A Son of Farmville, Richmond, and Reflections on Vietnam
I’ve been watching Ken Burns and Lynn Novak’s new Vietnam War documentary and have found it a riveting telling of the story. This afternoon I streamed the last episode (having missed it when it originally aired), and am still processing what I saw.
I’ve also picked up two items of interest to our Civil War readers.
First, some may recall this post I did a few years ago on the fall of cities, where I compared the fall of Saigon to Richmond’s evacuation 110 years before. The accounts of desperation in Richmond on the night of 2-3 April 1865 are congruent with the agonizing pictures and accounts from 29-30 April 1975. I’m also struck that Vietnam has a deep fissure with in the country about the memory of South Vietnam and her dead/soldiers.
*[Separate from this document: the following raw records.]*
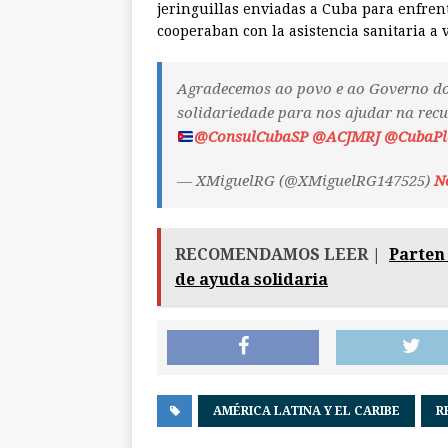
jeringuillas enviadas a Cuba para enfren
cooperaban con la asistencia sanitaria a v
Agradecemos ao povo e ao Governo d
solidariedade para nos ajudar na rec
@ConsulCubaSP
@ACJMRJ
@CubaPl
— XMiguelRG (@XMiguelRG147525)
N
RECOMENDAMOS LEER |
Parten
de ayuda solidaria
AMÉRICA LATINA Y EL CARIBE
R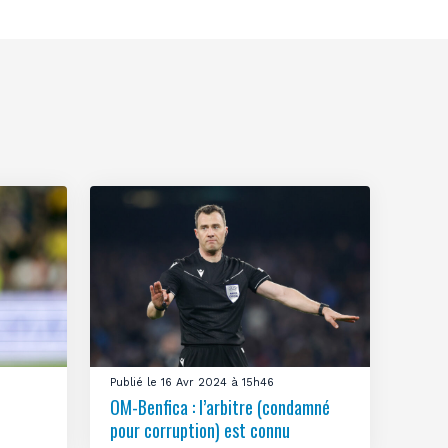
Publié le 16 Avr 2024 à 15h46
OM-Benfica : l’arbitre (condamné
pour corruption) est connu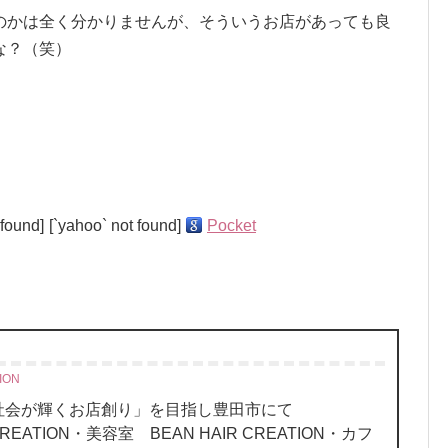
のかは全く分かりませんが、そういうお店があっても良
な？（笑）
 found]
[`yahoo` not found]
Pocket
ION
、社会が輝くお店創り」を目指し豊田市にて
REATION・美容室 BEAN HAIR CREATION・カフ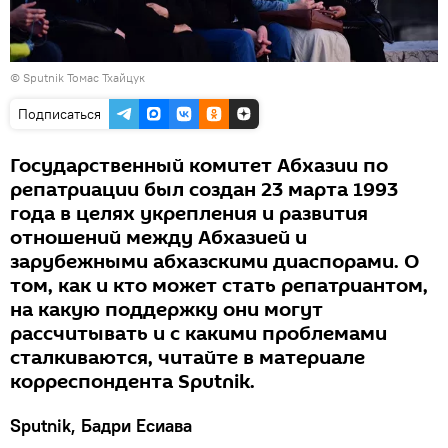
© Sputnik Томас Тхайцук
Подписаться
Государственный комитет Абхазии по
репатриации был создан 23 марта 1993
года в целях укрепления и развития
отношений между Абхазией и
зарубежными абхазскими диаспорами. О
том, как и кто может стать репатриантом,
на какую поддержку они могут
рассчитывать и с какими проблемами
сталкиваются, читайте в материале
корреспондента Sputnik.
Sputnik, Бадри Есиава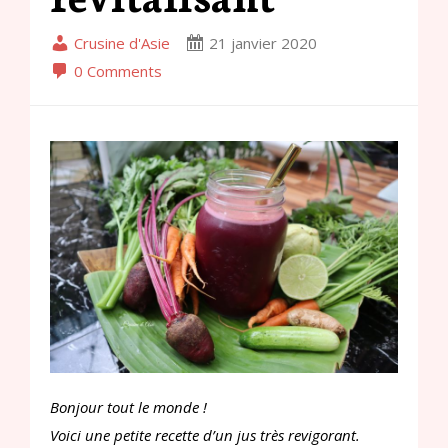
Crusine d'Asie
21 janvier 2020
0 Comments
Bonjour tout le monde !
Voici une petite recette d’un jus très revigorant.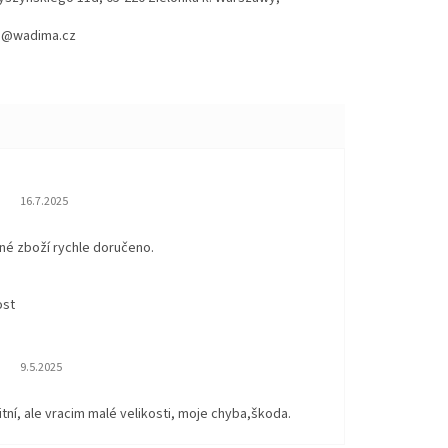
hod@wadima.cz
Hodnocení obchodu je 5 z 5 hvězdiček.
16.7.2025
né zboží rychle doručeno.
ost
Hodnocení obchodu je 5 z 5 hvězdiček.
9.5.2025
itní, ale vracim malé velikosti, moje chyba,škoda.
The second item may not be as apparent to viewers, but it is found in the person of Sam Wilson, who died in June 2017 after filming had completed. Wilson was a Merrill’s Marauder veteran who went on to a distinguished career in the U.S. Army and in the U.S. government. After retirement he returned to his hometown of Farmville, Virginia, where “General Sam” served many years as president of Hampden-Sydney College. Wilson’s obituary, with an excellent recounting of his career, is here.
That background is important to note, as Wilson gets in one of the last words in the entire series. He refers to Vietnam as “the most divisive conflict in our country’s history,” then he stops himself and leans forward. His body language shows the intensity of his feeling.”The second most divisive conflict in our history,” he says. This son of Virginia, a distinguished veteran of two significant American wars, at that moment felt the Civil War in his bones.
Image: Evacuees rush to board a Marine helicopter at the U.S. Embassy in Saigon on 29 April 1975.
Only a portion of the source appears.